By Gavin Gibbon
Country's financial crisis has now become a humanitarian crisis that the world can't ignore, says Scott Livermore
A leading economist has emphasised how important it is that the international community comes to the aid of Lebanon following the devastating blasts that rocked the port area of Beirut on Tuesday night.
Scott Livermore, ICAEW economic advisor and chief economist at Oxford Economics, told Arabian Business on Wednesday: “Lebanon can not recover on its own.”
The double explosion appeared to have been caused by a fire igniting 2,750 tonnes of ammonium nitrate left unsecured in a warehouse.
It has left 300,000 people homeless and caused damage across half of the city estimated to cost between $3 billion and $5bn, according to the stricken city’s governor Marwan Aboud.
The government has announced that the port in Tripoli, which is currently operating at 40 percent of its capacity, will serve as Lebanon’s main shipping centre.
However, Livermore cautioned: “In the near-term, Lebanon will likely face even greater shortages (food etc, as about 70-80 percent is imported), with prices soaring. the need to secure wheat/grain supplies is particularly acute. And inflation already stood at 90 percent as the currency continues to lose value in the black market.”
Lebanon has enough wheat stockpile to last for a month-and-a-half and isn’t expected to face a crisis, Al Akhbar reported.
However, the challenges to rebuild the Lebanese capital, which has been at the centre of several conflicts in recent years, are far greater than potential food shortage.
Livermore said: “The damage to the buildings, shops, offices, retail and residential parts of the city are material. Clearing debris, finding enough material for rebuilding will be a challenge given lack of port. But cost likely to run in billions. However, this is against the backdrop of a defaulted state with a double-digit government budget deficit and an insolvent central bank and banking sector.”
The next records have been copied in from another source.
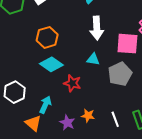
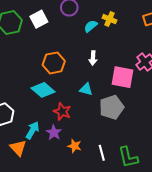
white arrow: (97, 28) -> (93, 58), size x0.6
orange hexagon: (47, 37) -> (54, 63), moved
purple star: (67, 123) -> (54, 133), moved

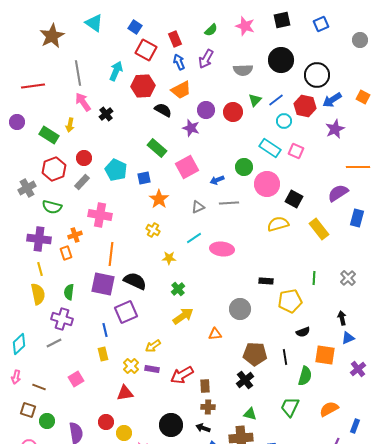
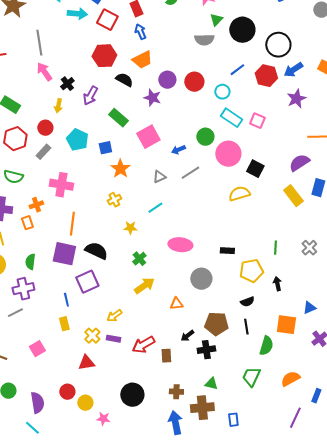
purple arrow: (206, 59) -> (90, 96), moved
cyan arrow: (116, 71) -> (77, 14), moved, turned 72
green triangle: (255, 100) -> (216, 20), moved
cyan circle: (284, 121) -> (222, 92), moved
yellow arrow: (70, 125) -> (58, 106), moved
gray line: (229, 203) -> (190, 173), turned -30
yellow rectangle: (319, 229) -> (293, 196), moved
yellow cross: (153, 230) -> (114, 200), turned 32
pink ellipse: (222, 249) -> (180, 245), moved
black arrow: (342, 318) -> (277, 284), moved
purple cross: (62, 319) -> (23, 289), turned -30
black semicircle: (303, 332) -> (247, 302), moved
black cross: (245, 380) -> (206, 350), turned 30
brown cross: (208, 407) -> (176, 392), moved
black arrow: (203, 428) -> (187, 336), moved, turned -56

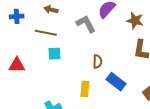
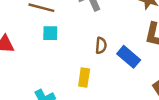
blue rectangle: (116, 82) -> (129, 57), moved

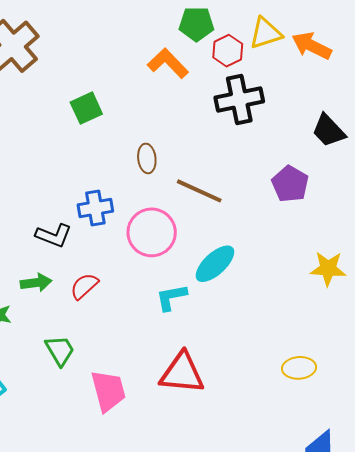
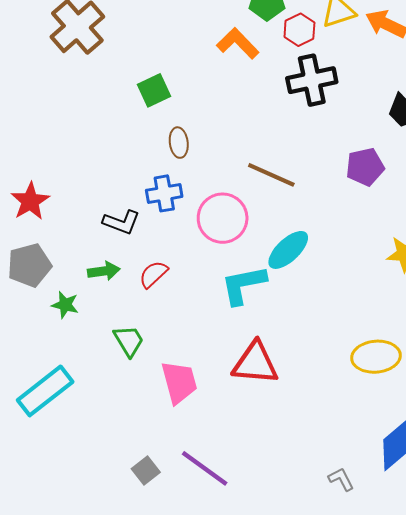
brown ellipse: (147, 158) -> (179, 143), moved
purple pentagon: (290, 184) -> (365, 167), turned 30
cyan L-shape: (171, 297) -> (243, 285), size x1.4
yellow ellipse: (299, 368) -> (376, 357), size x1.4

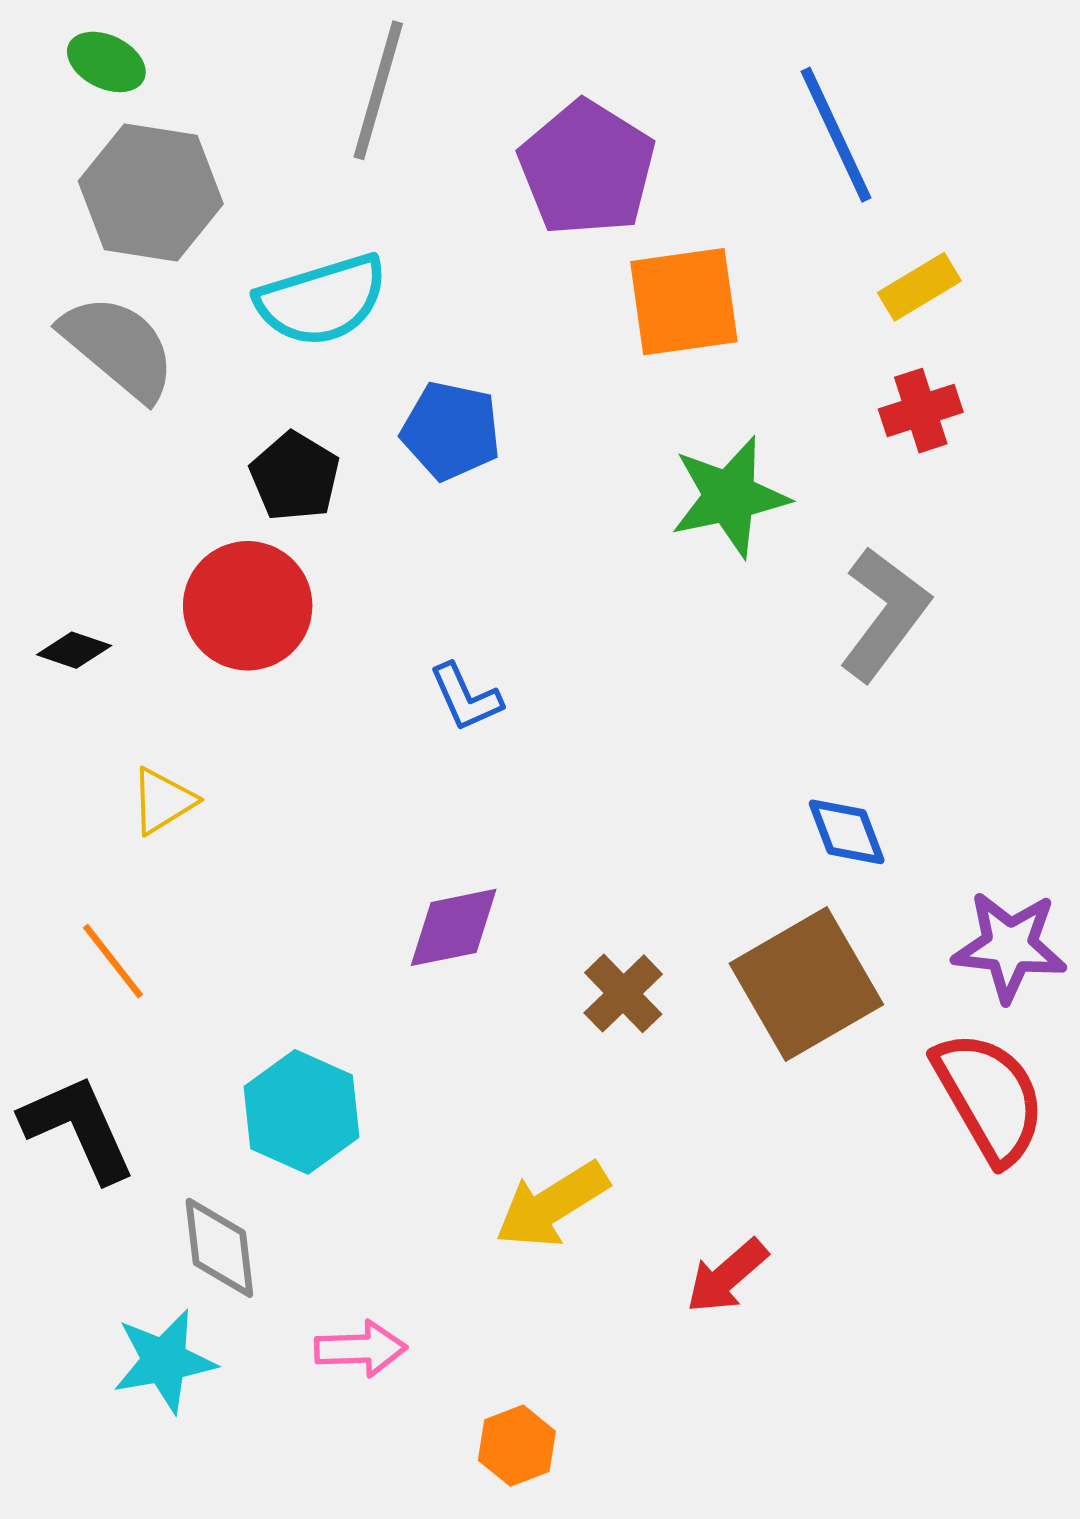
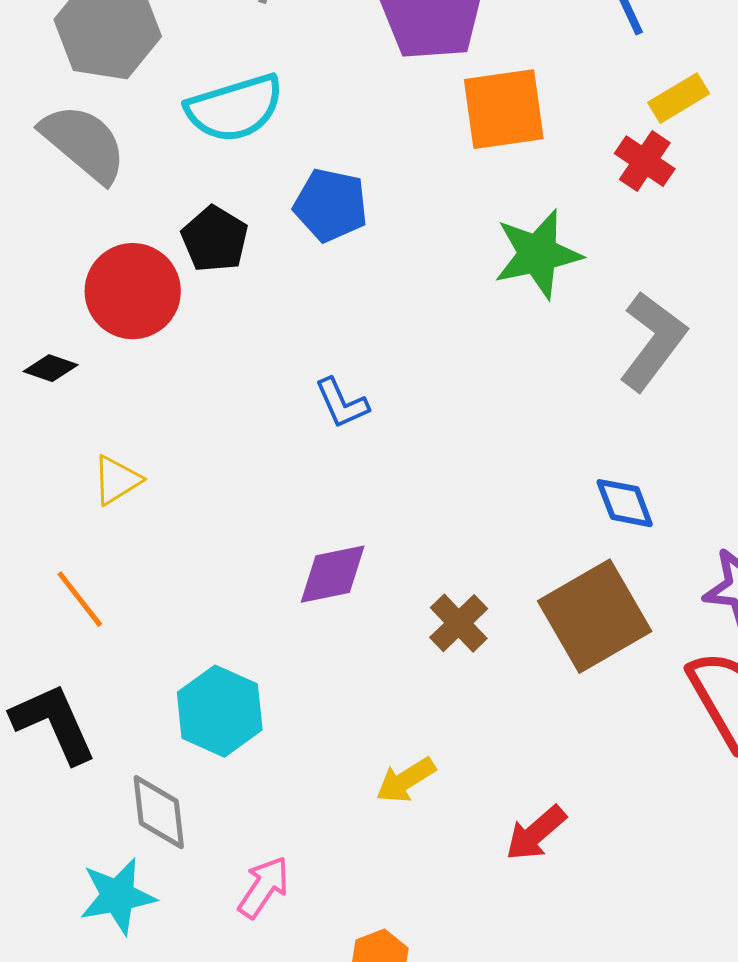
red cross: (921, 411) -> (645, 161), moved, turned -38
red circle: (248, 606) -> (133, 291), moved
yellow arrow: (552, 1205) -> (406, 780), size x0.7
pink arrow: (361, 1349) -> (264, 887), turned -54

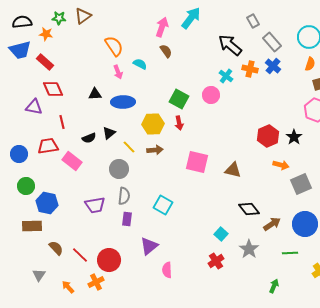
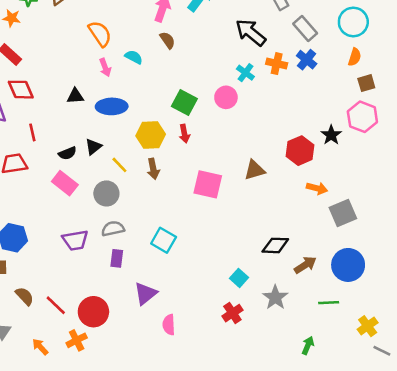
black star: (294, 137) -> (331, 135), moved
brown arrow: (155, 150) -> (153, 169), turned 84
pink rectangle: (72, 161) -> (65, 183), moved
brown triangle: (233, 170) -> (255, 170), moved, turned -30
gray semicircle: (124, 196) -> (113, 229), turned -108
black diamond: (249, 209) -> (275, 245), turned -50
Even before the disaster at Beirut Port, experts were forecasting a deep economic slump this year, with the economy shrinking by around 15 percent, in the midst of the dire economic woes of the country, compounded by the Covid-19 crisis.
Lebanon missed its third Eurobond principal repayment due on June 19, along with several interest payments on Eurobonds due since March.
A statement from S&P Ratings last month said: “Lebanon's currency peg to the US dollar is faltering, with ongoing foreign exchange shortages and a widening gap in the parallel exchange markets. A restructuring program is likely to be accompanied by an official currency devaluation.”
In light of the humanitarian crisis that has unfolded in Beirut in the last 24 hours, Livermore believes it is more important than ever for countries to help Lebanon.
He said: “Recovery cannot be achieved without international support. Geopolitical tensions made it difficult to organise support when Lebanon was ‘just’ facing a financial crisis but these issues become less important in dealing with a humanitarian crisis. There have been pledges of humanitarian support from friendly nations: France, Jordan, Tunisia, Russia, Qatar, Iraq have so far all announced plans to help and I’m sure others will follow.
“The key question is whether this translates into support that can help Lebanon tread a path to recovery.”